→ **THE TASK**
Your answer must hold only the lines below from the line containing "y – to sort it out. In the interim I might" through the line containing "de together, and is founded on years of our", each reproduced exactly.

[[ AVAILABLE DATA open ]]

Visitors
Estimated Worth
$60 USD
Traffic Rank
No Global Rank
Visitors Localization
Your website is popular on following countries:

[[ AVAILABLE DATA closed ]]
[[ AVAILABLE DATA open ]]

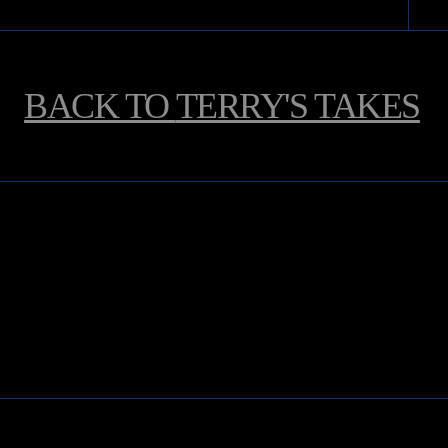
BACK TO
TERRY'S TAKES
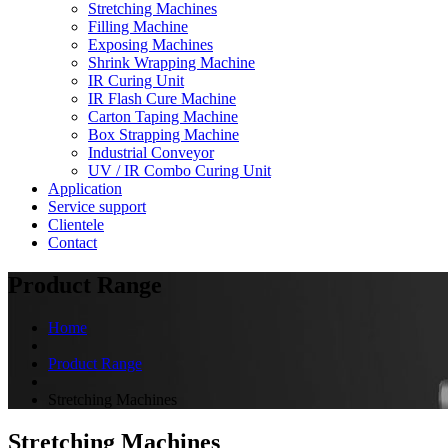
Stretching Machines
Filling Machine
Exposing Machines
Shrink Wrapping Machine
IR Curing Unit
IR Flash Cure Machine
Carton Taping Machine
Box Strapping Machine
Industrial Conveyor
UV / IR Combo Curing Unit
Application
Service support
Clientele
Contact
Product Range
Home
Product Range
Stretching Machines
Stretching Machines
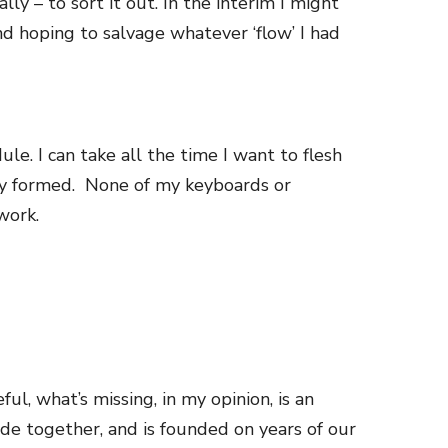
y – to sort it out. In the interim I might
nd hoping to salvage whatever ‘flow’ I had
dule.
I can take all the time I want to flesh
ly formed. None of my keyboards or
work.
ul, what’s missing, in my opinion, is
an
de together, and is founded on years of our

[[ AVAILABLE DATA closed ]]
[[ AVAILABLE DATA open ]]

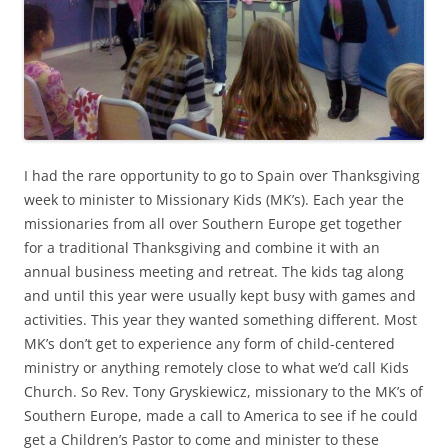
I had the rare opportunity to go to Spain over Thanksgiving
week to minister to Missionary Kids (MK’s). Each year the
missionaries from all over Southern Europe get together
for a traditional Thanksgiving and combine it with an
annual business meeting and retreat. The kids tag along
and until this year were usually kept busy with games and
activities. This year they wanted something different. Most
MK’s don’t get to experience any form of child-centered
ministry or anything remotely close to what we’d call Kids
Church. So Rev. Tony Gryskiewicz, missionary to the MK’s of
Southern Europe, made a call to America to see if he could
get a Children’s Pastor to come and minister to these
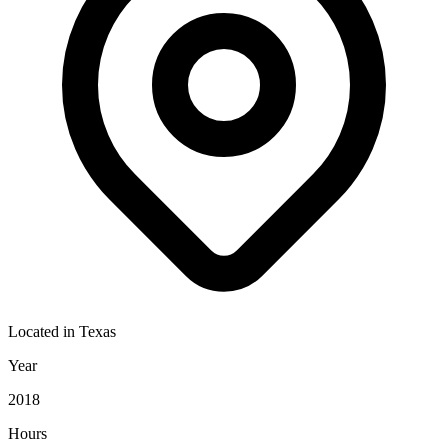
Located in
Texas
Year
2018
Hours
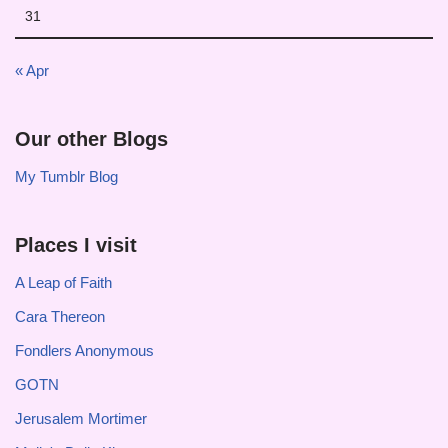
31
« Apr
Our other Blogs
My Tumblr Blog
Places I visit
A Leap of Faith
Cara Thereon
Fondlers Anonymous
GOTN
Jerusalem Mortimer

[[ AVAILABLE DATA closed ]]

→ **RESULT OF THIS EXERCISE**
y – to sort it out. In the interim I might
nd hoping to salvage whatever ‘flow’ I had
dule.
I can take all the time I want to flesh
ly formed. None of my keyboards or
work.
ul, what’s missing, in my opinion, is
an
de together, and is founded on years of our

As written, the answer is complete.